### WORK INSTRUCTION:
Write out exactly, please, the lines from the one containing "Root Article" to the end of the material.

### DATA SUPPLIED:

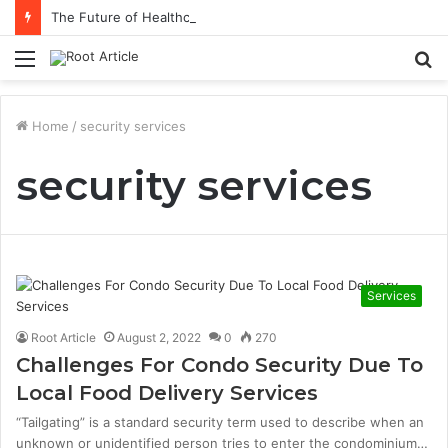
The Future of Healthcare Is Personalization, Not Standardization
Menu
S
fo
Home
/
security services
security services
Services
Root Article
August 2, 2022
0
270
Challenges For Condo Security Due To
Local Food Delivery Services
“Tailgating” is a standard security term used to describe when an
unknown or unidentified person tries to enter the condominium…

### EXPECTED ANSWER:
Root Article
August 2, 2022
0
270
Challenges For Condo Security Due To
Local Food Delivery Services
“Tailgating” is a standard security term used to describe when an
unknown or unidentified person tries to enter the condominium…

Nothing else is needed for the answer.